The Yacht Club had never had such a gala cruise. When on the afternoon of August 4, the schooners and sloops and steam yachts slipped by twos and threes into Newport Harbor past the gleaming white warships of the Atlantic squadron, there was “a constant coming and going of launches and gigs filled with gay people, sunburnt yachtsmen and pretty women, carriages and traps bringing down favored ones for dinners on the yachts, and other favored ones driven off for dinners on shore”; after dusk fell, the harbor glittered with moving lights and on the shore there was a grand show of fireworks. And when, days later, the yachts had finished their long deep-sea race at Mt. Desert Light (Vigilant leading, followed in turn by Colonia, Navahoe, Emerald, and the rest of the long procession), they sailed round the lovely island to Bar Harbor, where Commodore Morgan gave
a big dinner aboard the Corsair in honor of the winning captains; and again the night skies were bright with fireworks—furnished, of course, by the commodore himself, who had arranged to have a bargeload of them brought from New York.
It was not long after this regatta that he was waited upon in New York by Judge Elbert H. Gary, a Middle Westerner who had himself been vacationing that summer, in a somewhat less spectacular way—taking his first trip to England and dutifully doing the cultural round there, from Bunyan’s grave and Dickens’ “Old Curiosity Shop” to the British Museum and the Tower of London. Gary—whom Morgan had met before—had now come to New York on behalf of John Warne Gates, a rising manufacturer of barbed wire who had already, with Gary’s help, combined a number of steel and wire companies into one, and who now wanted to combine a great many more—to form an eighty-million-dollar American Steel & Wire Company.

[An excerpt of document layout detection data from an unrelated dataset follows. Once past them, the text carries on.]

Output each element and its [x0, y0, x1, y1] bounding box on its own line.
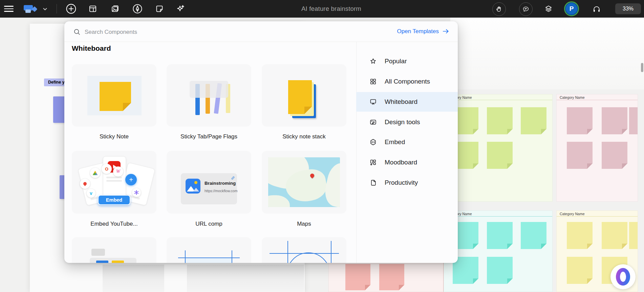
category-label: Productivity: [385, 179, 418, 186]
canvas-top-right-frame: [450, 18, 644, 89]
category-label: All Components: [385, 78, 430, 85]
hand-icon: [495, 5, 503, 13]
category-item-design-tools[interactable]: Design tools: [356, 112, 458, 132]
audio-button[interactable]: [591, 3, 603, 15]
app-logo[interactable]: [24, 5, 39, 14]
category-item-popular[interactable]: Popular: [356, 51, 458, 71]
ruler-fill: [186, 258, 232, 263]
chevron-down-icon[interactable]: [42, 6, 48, 12]
app-window: Define yo Category Name Category Name Ca…: [0, 0, 644, 292]
user-avatar[interactable]: P: [564, 1, 579, 16]
sticky-note[interactable]: [629, 222, 638, 249]
canvas-gray-block[interactable]: [103, 265, 164, 292]
category-item-embed[interactable]: Embed: [356, 132, 458, 152]
asterisk-icon: [134, 190, 139, 195]
slides-badge: [90, 168, 100, 178]
sticky-note[interactable]: [602, 142, 627, 169]
open-templates-link[interactable]: Open Templates: [397, 27, 450, 35]
sparkles-icon: [175, 4, 185, 14]
panel-divider: [64, 42, 458, 42]
logo-shape: [25, 9, 31, 13]
board-title[interactable]: AI feature brainstorm: [301, 5, 361, 13]
ai-tool-button[interactable]: [174, 3, 186, 15]
layers-button[interactable]: [542, 3, 555, 15]
opera-logo[interactable]: [610, 264, 636, 289]
sticky-note[interactable]: [567, 257, 593, 284]
scrollbar-thumb[interactable]: [641, 63, 643, 72]
zoom-level-button[interactable]: 33%: [615, 3, 641, 14]
sticky-note[interactable]: [602, 222, 627, 249]
sticky-note-preview: [100, 82, 131, 111]
sticky-note[interactable]: [487, 142, 513, 169]
moodboard-icon: [369, 158, 377, 166]
url-preview-card: Brainstroming https://mockflow.com: [181, 173, 237, 204]
category-box-pink[interactable]: Category Name: [556, 94, 638, 202]
category-item-all-components[interactable]: All Components: [356, 72, 458, 91]
category-box-title: Category Name: [444, 94, 552, 100]
ruler-tick: [185, 250, 186, 263]
placeholder-line: [106, 177, 122, 178]
canvas-gray-block[interactable]: [187, 265, 304, 292]
search-input[interactable]: [84, 27, 275, 38]
category-box-title: Category Name: [557, 211, 638, 217]
category-box-green[interactable]: Category Name: [444, 94, 553, 202]
component-card-partial-2[interactable]: [167, 237, 251, 263]
category-item-moodboard[interactable]: Moodboard: [356, 153, 458, 172]
sticky-note[interactable]: [567, 142, 593, 169]
sticky-note[interactable]: [487, 222, 513, 249]
sticky-note[interactable]: [567, 222, 593, 249]
category-item-whiteboard[interactable]: Whiteboard: [356, 92, 458, 112]
pan-tool-button[interactable]: [492, 2, 506, 16]
component-card-partial-1[interactable]: [72, 237, 156, 263]
category-box-title: Category Name: [444, 211, 552, 217]
sticky-note[interactable]: [602, 107, 627, 134]
layout-tool-button[interactable]: [87, 3, 99, 15]
sticky-note[interactable]: [521, 222, 546, 249]
w-badge: W: [113, 166, 123, 177]
component-card-partial-3[interactable]: [262, 237, 346, 263]
category-label: Design tools: [385, 118, 420, 126]
category-box-title: Category Name: [557, 94, 638, 100]
placeholder-pill: [91, 249, 105, 256]
chat-icon: [522, 5, 530, 13]
triangle-icon: [93, 171, 98, 175]
sticky-note-tool-button[interactable]: [153, 3, 166, 15]
bar-blue: [96, 261, 108, 263]
category-box-salmon[interactable]: [328, 263, 444, 292]
sticky-note[interactable]: [487, 257, 513, 284]
component-card-maps[interactable]: [262, 151, 346, 214]
ruler-tick: [232, 250, 232, 263]
productivity-icon: [369, 179, 377, 187]
category-box-cyan[interactable]: Category Name: [444, 210, 553, 292]
component-card-embed-youtube[interactable]: O W + v Embed: [72, 151, 156, 214]
sticky-note[interactable]: [521, 107, 546, 134]
bar-yellow: [112, 261, 124, 263]
grid-icon: [369, 77, 377, 86]
curve-line-v: [287, 241, 288, 263]
avatar-initial: P: [570, 5, 574, 13]
sticky-note[interactable]: [487, 107, 513, 134]
map-preview: [268, 157, 340, 207]
add-button[interactable]: [65, 3, 77, 15]
comments-button[interactable]: [519, 2, 533, 16]
category-label: Whiteboard: [385, 98, 417, 106]
sticky-note[interactable]: [345, 264, 370, 290]
hamburger-menu-button[interactable]: [4, 6, 14, 12]
sticky-note[interactable]: [379, 264, 404, 290]
image-tool-button[interactable]: [109, 3, 121, 15]
component-card-sticky-tabs[interactable]: [167, 64, 251, 127]
card-label: Sticky Tab/Page Flags: [167, 133, 251, 140]
category-item-productivity[interactable]: Productivity: [356, 173, 458, 193]
component-picker-panel: Open Templates Whiteboard Sticky Note St…: [64, 21, 458, 263]
sticky-note[interactable]: [567, 107, 593, 134]
component-card-sticky-stack[interactable]: [262, 64, 346, 127]
stack-note-front: [288, 80, 312, 114]
opera-o-icon: [616, 268, 630, 286]
curve-line-v: [331, 241, 331, 263]
component-card-sticky-note[interactable]: [72, 64, 156, 127]
sticky-note[interactable]: [629, 107, 638, 134]
url-card-url: https://mockflow.com: [205, 189, 237, 193]
asterisk-badge: [132, 188, 141, 197]
component-card-url[interactable]: Brainstroming https://mockflow.com: [167, 151, 251, 214]
pen-tool-button[interactable]: [131, 3, 144, 15]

Charles Coster had already examined the data which Gary had brought with him, and had reported that the project was worth his chief’s attention. Morgan talked with Gary, was favorably impressed, and gave his provisional OK to the ambitious project; and Gary and Gates thereupon went to work trying to line up the numerous manufacturers of wire for the great merger.
Morgan was dealing now with two quite different men. Gary, born and bred in an Illinois farm town, had become a leading Chicago lawyer, had been mayor of Wheaton, Illinois, had served two terms as a county judge, and had been president of the Chicago Bar Association; recently, as legal adviser for Gates, he had become an expert matchmaker among corporations. A shrewd, diplomatic man with the ability to frame a compromise which would satisfy both parties to a deal, Gary was aptly described by Herbert N. Casson as resembling, in appearance and manner, “a Methodist bishop—benign, suave, cordial, and earnest.” But there was nothing about Gary’s friend Gates that remotely resembled a bishop. Gates was a plunger, a gambler, a large, genial all-night poker player, once described by his secretary as a “great boy with an extraordinary money sense annexed.” He had made his start in business as a barbed-wire salesman; had gone to San Antonio, rented a tract of land there, built a corral of his barbed wire, and challenged the ranchers to find a steer that could get out of it; and had triumphantly accumulated so many orders for wire that he abandoned his employer, went to St. Louis, raised some capital, and went into the wire business himself to fill those orders. Now he had become a big shot in the wire industry and was ready to become a bigger one. They called him “Bet-a-Million” Gates; he was said to have spent a rainy afternoon on a way train betting with a companion on which of the raindrops coursing down the windowpane would reach the bottom first—at a thousand dollars a race.